The vote came about after township supervisors became aware of federal grant money that would pay for the construction costs of a more robust crosswalk system if the design was paid for by other sources. The design cost is estimated to be $180,000. The township asked the school district to split that cost, which will then lead to a grant that will cover the actual construction, estimated to total $900,000.
Attending the meeting were East Marlborough Township Manager Laurie Prysock, as well as Richard Hannum, the chairman of the Board of Supervisors. Randy Waltermyer, from Traffic Planning and Design, presented a proposed design for the traffic-calming solution and crosswalk. He said the fact that the project is in a school zone and intended to increase safety would make it a very good candidate to secure the federal funding.
“We are proposing adding 1,200 feet of new sidewalk, and upgrading the two existing crosswalks. Those two are 62 feet wide, crossing five lanes of the road. That is a very long crosswalk,” Waltermyer said. “Our goal is to have as little width as possible to reduce the potential for an accident. In the southbound direction, we are proposing the elimination of the right-turn lane at both entrances to Manor Drive. That narrows the distance to 49 feet.”
The speed limit is 45 miles per hour along that section of Route 82, and while crossing guards control traffic during the morning and afternoon, numerous people use the school facilities for after-school sports or other programs, and must cross the busy road.
“It's a wide road, with few vertical obstructions, so your brain is saying you can go fast,” Waltermyer said. “That's what we're trying to counteract. We are proposing a rapid-flashing beacon overhead on a mast arm over Route 82. This gives you protection seven days a week. There would be a push button on either side of the road to activate the lights. Also, there is a proposed median refuge, making it two crossings instead of one. Pedestrians could wait on that island to cross the other lane if they wanted to.
We're looking to build a sidewalk on school district's frontage as well.”
The school board will be involved in the whole process, and there will be a minimum of two public meetings, Waltermyer said.

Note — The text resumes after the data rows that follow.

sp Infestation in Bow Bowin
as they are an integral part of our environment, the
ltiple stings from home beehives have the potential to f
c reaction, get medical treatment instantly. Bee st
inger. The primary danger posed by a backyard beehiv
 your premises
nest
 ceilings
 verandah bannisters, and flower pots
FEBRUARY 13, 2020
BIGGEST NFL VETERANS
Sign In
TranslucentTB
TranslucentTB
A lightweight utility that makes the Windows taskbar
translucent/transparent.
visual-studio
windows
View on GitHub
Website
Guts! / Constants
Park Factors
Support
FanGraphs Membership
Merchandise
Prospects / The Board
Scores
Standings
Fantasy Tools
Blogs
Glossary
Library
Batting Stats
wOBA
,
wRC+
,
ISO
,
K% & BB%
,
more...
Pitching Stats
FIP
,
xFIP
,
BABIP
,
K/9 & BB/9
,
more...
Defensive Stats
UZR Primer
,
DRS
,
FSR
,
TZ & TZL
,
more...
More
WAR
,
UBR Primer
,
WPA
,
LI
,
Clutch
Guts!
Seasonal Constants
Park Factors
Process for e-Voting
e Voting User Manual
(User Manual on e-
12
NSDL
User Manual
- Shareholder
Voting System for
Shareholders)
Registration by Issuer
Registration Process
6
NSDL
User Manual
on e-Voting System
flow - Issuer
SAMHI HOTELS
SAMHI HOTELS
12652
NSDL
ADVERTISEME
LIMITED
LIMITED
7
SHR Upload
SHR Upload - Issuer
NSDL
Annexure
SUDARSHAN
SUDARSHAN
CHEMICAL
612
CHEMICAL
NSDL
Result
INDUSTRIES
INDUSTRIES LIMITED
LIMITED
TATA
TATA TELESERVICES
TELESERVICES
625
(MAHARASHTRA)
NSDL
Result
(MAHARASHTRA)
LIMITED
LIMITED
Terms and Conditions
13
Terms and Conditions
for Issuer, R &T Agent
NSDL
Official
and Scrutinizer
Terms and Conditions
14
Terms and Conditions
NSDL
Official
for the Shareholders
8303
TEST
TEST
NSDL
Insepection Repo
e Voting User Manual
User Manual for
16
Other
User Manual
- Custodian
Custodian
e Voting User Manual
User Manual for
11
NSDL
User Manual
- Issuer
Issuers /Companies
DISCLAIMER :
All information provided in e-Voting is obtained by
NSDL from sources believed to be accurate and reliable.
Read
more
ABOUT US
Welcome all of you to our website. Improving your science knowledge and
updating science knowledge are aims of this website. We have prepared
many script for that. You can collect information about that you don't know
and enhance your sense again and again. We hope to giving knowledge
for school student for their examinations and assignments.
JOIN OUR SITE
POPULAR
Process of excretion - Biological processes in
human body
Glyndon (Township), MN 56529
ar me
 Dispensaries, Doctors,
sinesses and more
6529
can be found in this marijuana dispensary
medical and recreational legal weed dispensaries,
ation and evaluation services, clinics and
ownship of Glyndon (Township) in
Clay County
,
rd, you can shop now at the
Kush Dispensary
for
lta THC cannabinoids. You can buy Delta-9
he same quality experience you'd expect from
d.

After more than half an hour of discussion, the school board voted unanimously to fund the district's half of the design cost, not to exceed $90,000. The grant should be approved early next year, but actual construction wouldn't begin until about 2020.
During public comment, several residents spoke about another safety concern. This year, a school bus is stopping on Parkersville Road to load and unload students. Nearby residents said the location has obstructed visibility and puts students in danger. In previous years, the bus has backed onto a side street for loading and unloading.
Kathy Do, a former school board member and a resident of Pennsbury Township, echoed the concerns of other residents. “Two or three weeks ago, I met some neighbors at the bus stop. I was shocked that the bus stopped heading south on Parkersville Road and students had to cross the street,” she said. “That's a blind curve. The fact that we have children crossing that street is really unthinkable. These parents have reached out on numerous occasions to the Transportation Department and have been told that nothing can be done. I believe something can be done. This is an easy fix. You need to add two minutes to that route and change that stop.”
District superintendent John Sanville asked for contact information for the parents, and several board members thanked them for bringing the issue to their attention.